Hearth & Home: New owners blend talents to bring new life to Stone Hearth Mustoe-Eklund family take on work of transforming 200-year-old inn

By Shawn Cunningham
© 2022 Telegraph Publishing LLC

Five days before Christmas, Vicky Mustoe, her son and daughter and son-in-law arrived in Chester. Moving from Orlando, Fla., the family was about to begin a new chapter in their lives — transforming The Stone Hearth Inn and Tavern on Route 11 West into Stone Hearth Inn and Eatery.

It was on Dec. 15 that they bought the inn and tavern, a regular weekend stop for ski families, snowmobilers and locals alike, from Sheldon Ghetler and Francy Anderson, who owned it for 14 years.

Conner Eklund, center, Georgia Mustoe-Eklund, left, and Vicky Mustoe explain some of the changes to the restaurant area. Photos by Shawn Cunningham

The days since they signed the papers on the 200-year-old inn have been full of work, discovery and planning.

After two years cooped up with the pandemic, during which Vicky’s husband Nick died unexpectedly, the family was ready for a change. Since daughter Georgia and her husband Conner Eklund are graduates of the Culinary Institute of America in Hyde Park, N.Y., that change would incorporate those talents. So they began looking for a bed and breakfast they could run together.

Vicky says that the four of them  — including son Edward — work very well together and it’s noticeable as they often finish each other’s sentences.

“Orlando was getting to the stage when we were ready for a change,” says Vicky referring to the pace of work there.

“She never had a day off,” adds Conner.

“We thought this has got to stop, we need to do something to change it up…” says Vicky

“…and if we’re going to do something we need to do something big,” says Georgia.

“Something big and something together,” answers Vicky.

So the search for the right place – a bed and breakfast they thought – began. They looked “all over the place,” naming Tennessee, Colorado and Virginia for starters, according to Georgia.

“But I just liked the thought of Vermont,” says Georgia. “We came up a few times and just fell in love with (the Stone Hearth) and we were packing our bags…”

“and persuading mom to sell her business,” says Vicky referring to the coaxing her children undertook for her to sell her property management company that had 20 to 30 homes “in Disney.”

They felt that an inn with a restaurant was “the best of both worlds.”

“Essentially we’ll cut the place in two,” says Vicky.”I’ll run the inn and these two will run the other end” pointing to Georgia and Conner. Her son Edward will work with Vicky at the inn.

Homebaked bread and home cooking

According to Georgia and Conner, the change in name from restaurant to eatery reflects the more casual, flexible nature of the endeavor. Customers can order at the counter and take a numbered table tent to sit down to be served. The fare will include soups and sandwiches as well as meals they describe as “home cooking.”

Conner, Georgia and Vicky expect to be welcoming guests in March. Missing from the photo was Edward Mustoe.

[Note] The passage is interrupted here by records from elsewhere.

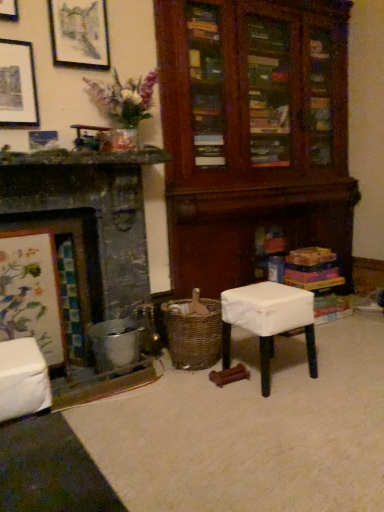 Question: Relative to metallic silver picture frame at upper left, which is the third picture frame in top-to-bottom order, is white fabric-covered stool at center in front or behind?

Choices:
 (A) behind
 (B) front

Answer: (B)

Question: Considering the positions of white fabric-covered stool at center and metallic silver picture frame at upper left, which is the first picture frame from bottom to top, in the image, is white fabric-covered stool at center wider or thinner than metallic silver picture frame at upper left, which is the first picture frame from bottom to top,?

Choices:
 (A) wide
 (B) thin

Answer: (A)

Question: Which object is positioned closest to the woven brown basket at lower center?

Choices:
 (A) matte black picture frame at upper left, the 1th picture frame in the top-to-bottom sequence
 (B) matte black picture frame at upper left, marked as the 2th picture frame in a bottom-to-top arrangement
 (C) metallic silver fireplace at left
 (D) metallic silver picture frame at upper left, which is the third picture frame in top-to-bottom order
 (E) white fabric-covered stool at center

Answer: (E)

Question: Estimate the real-world distances between objects in this image. Which object is closer to the white fabric-covered stool at center?

Choices:
 (A) woven brown basket at lower center
 (B) metallic silver fireplace at left
 (C) matte black picture frame at upper left, which appears as the 3th picture frame when ordered from the bottom
 (D) matte black picture frame at upper left, the 2th picture frame when ordered from top to bottom
 (E) metallic silver picture frame at upper left, which is the third picture frame in top-to-bottom order

Answer: (A) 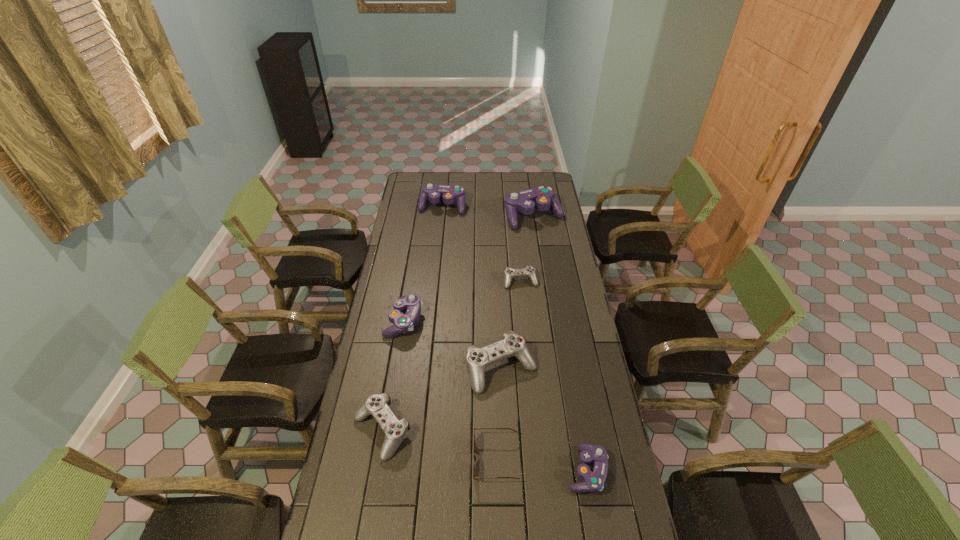 This screenshot has width=960, height=540. Find the location of `the smallest purple control`. the smallest purple control is located at coordinates (593, 481).

Image resolution: width=960 pixels, height=540 pixels. I want to click on brown spectacles, so click(x=474, y=457).

Where is `the smallest white control`? Image resolution: width=960 pixels, height=540 pixels. the smallest white control is located at coordinates click(529, 271).

Find the location of a particular element. Image resolution: width=960 pixels, height=540 pixels. the third farthest control is located at coordinates (529, 271).

Find the location of a particular element. This screenshot has height=540, width=960. vacant space situated on the left of the biggest purple control is located at coordinates (452, 217).

Image resolution: width=960 pixels, height=540 pixels. I want to click on vacant area situated 0.120m on the back of the seventh shortest object, so click(x=444, y=187).

This screenshot has width=960, height=540. In order to click on vacant space situated on the front of the fourth farthest control in this screenshot , I will do `click(396, 370)`.

You are a GUI agent. You are given a task and a screenshot of the screen. Output one action in this format:
    pyautogui.click(x=<x>, y=<y>)
    Task: Click on the vacant area situated on the right of the biggest white control
    The image size is (960, 540).
    Given the screenshot: What is the action you would take?
    pyautogui.click(x=590, y=369)

Find the location of a particular element. This screenshot has width=960, height=540. blank space located on the front of the second biggest white control is located at coordinates (364, 532).

Where is `vacant region located on the left of the smallest purple control`? Image resolution: width=960 pixels, height=540 pixels. vacant region located on the left of the smallest purple control is located at coordinates (470, 471). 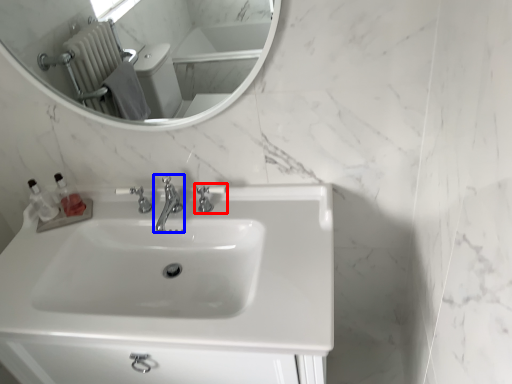 Question: Which of the following is the closest to the observer, tap (highlighted by a red box) or tap (highlighted by a blue box)?

Choices:
 (A) tap
 (B) tap

Answer: (B) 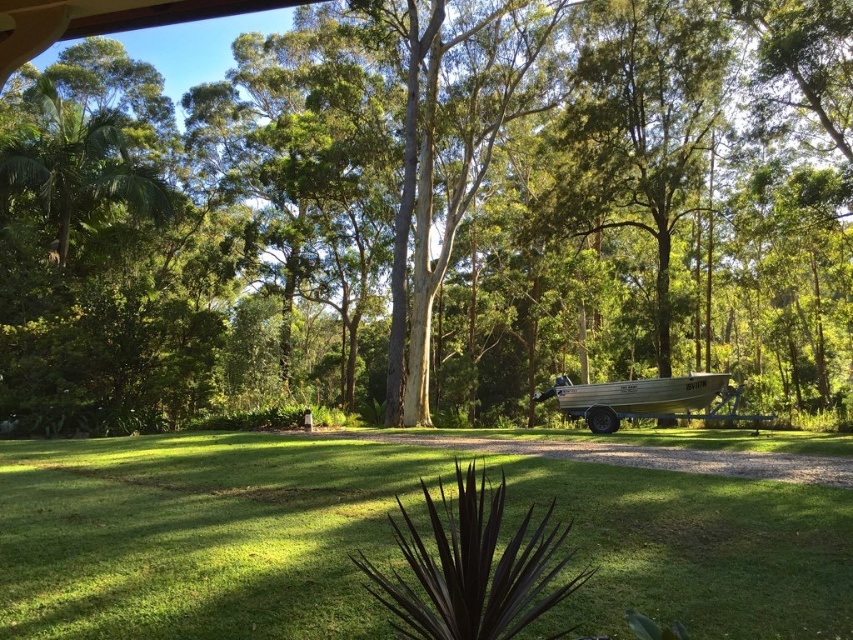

All the sandwich breads and rolls will be made on site, a specialty of Georgia, who is a trained in pastry and specializes in bread.

Bar seating will be replaced by display cases for their homemade baked goods that will also include pastries. Wine and beer will be served, but Conner says they will lose “about 80 percent of the hard liquor but do some spiked drinks and a couple of signature cocktails.”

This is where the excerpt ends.